The prisoners who take part are paid for their pieces, which are sold around the world, often as unique and handmade gifts. Some pieces are interior-design commissions for names such as Stefanidis, Jasper Conran and William Yeoward. Others are heritage pieces created for the Victoria & Albert Museum, Tate Modern and the National Gallery. The highest-earning prisoners stitch for as long as 40 hours a week and, on average, it takes 100 hours to produce any particular product. About 60 per cent of the charity’s income is from donations while the remaining 40 per cent comes from sales. More than 2,250 pieces were sold last year, earning the stitchers a collective income of more than £71,000.

Perhaps surprisingly, 75 per cent of the stitchers are men and the charity’s founder, the late Lady Anne Tree, was always keen to rebuke those who considered the idea too effeminate. Her standard response was: ‘If you feel this is poofy, don’t bother us because we don’t want to train you.’

Clearly needlework is a subject close to Stefanidis’s heart and a skill he fears is being largely replaced by cheap mass production. ‘I’ve always liked needlework because my mother was very good at it,’ he explains. ‘I find being in the same room as people doing needlework very restful. It takes a very long time so it has its own character. This is all hand done; when it’s on a machine its very, very nasty; the sort of work you see in souvenir shops. This is a skill. In the 18th and 19th centuries, everybody did needlepoint and sewing but that’s not the case any more. It means when prisoners leave they have something they’ve learnt to do very well. It’s a dying art but it’s been resuscitated and gives prisoners money to survive once they leave jail.’
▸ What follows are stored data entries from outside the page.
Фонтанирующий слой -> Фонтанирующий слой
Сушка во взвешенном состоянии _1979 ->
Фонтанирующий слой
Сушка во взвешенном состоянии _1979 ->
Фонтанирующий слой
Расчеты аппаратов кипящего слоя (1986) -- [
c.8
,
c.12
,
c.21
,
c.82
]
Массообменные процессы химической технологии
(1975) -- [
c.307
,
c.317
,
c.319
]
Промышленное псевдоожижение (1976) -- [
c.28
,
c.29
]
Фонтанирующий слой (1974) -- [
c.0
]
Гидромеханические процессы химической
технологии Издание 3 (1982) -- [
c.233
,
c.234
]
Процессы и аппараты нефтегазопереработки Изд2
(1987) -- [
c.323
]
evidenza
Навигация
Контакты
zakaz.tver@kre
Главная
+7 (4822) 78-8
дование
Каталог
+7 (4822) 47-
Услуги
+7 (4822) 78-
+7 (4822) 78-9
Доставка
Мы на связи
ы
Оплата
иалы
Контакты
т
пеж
Stefanidis boasts a prestigious, international clientele and has a look that combines a bold and original use of colour with an eclectic and cosmopolitan aesthetic. His style has been described as ‘versatile with a splendid unobtrusiveness’.

‘I interpret my client’s requirements and decide what they want,’ he says. ‘I’m part designer and part analyst.’
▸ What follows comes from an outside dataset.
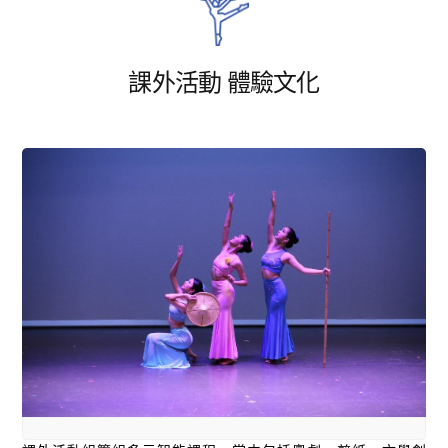
課外活動 體驗文化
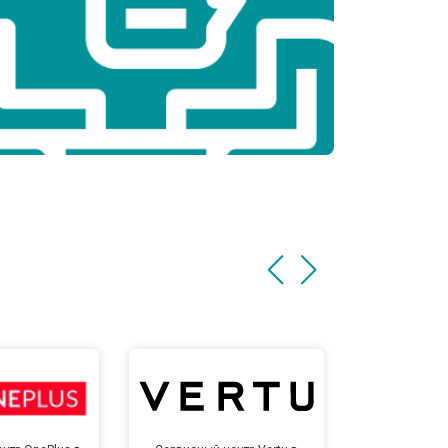
т 3500 ₽
Заказать
т 3990 ₽
Заказать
Born in pre-war Alexandria, he moved to the UK to study at Oxford University and began a career in interior design after buying and renovating a 16th-century house in the Greek islands. In 1967, Stefanidis established his architecture and interior design practice from a studio in Chelsea. Since then, John Stefanidis Brands Ltd has specialised in the architectural and interior design of residential properties and hotels.
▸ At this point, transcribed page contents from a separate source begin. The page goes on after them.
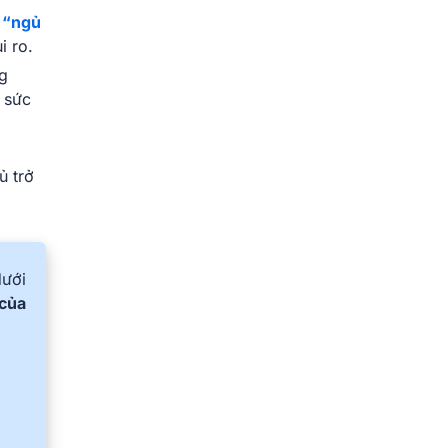
n
“ngủ
i ro.
g
 sức
ủ trở
dưới
của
Recent projects include two historic houses on the Bosphorus in Istanbul, apartments in Athens, a ranch house and cabins in Colorado, a mansion in Kuwait, apartments and country houses in the UK and a private house in St Petersburg. Stefanidis has also created acclaimed fabric and furniture ranges influenced by his love of travel and his renowned eye for ergonomic design.

‘Good design will use space and its decoration in a way that transcends fads and fashion,’ he concludes. ‘This is what we aspire to when creating the structure and surroundings that are to become homes.’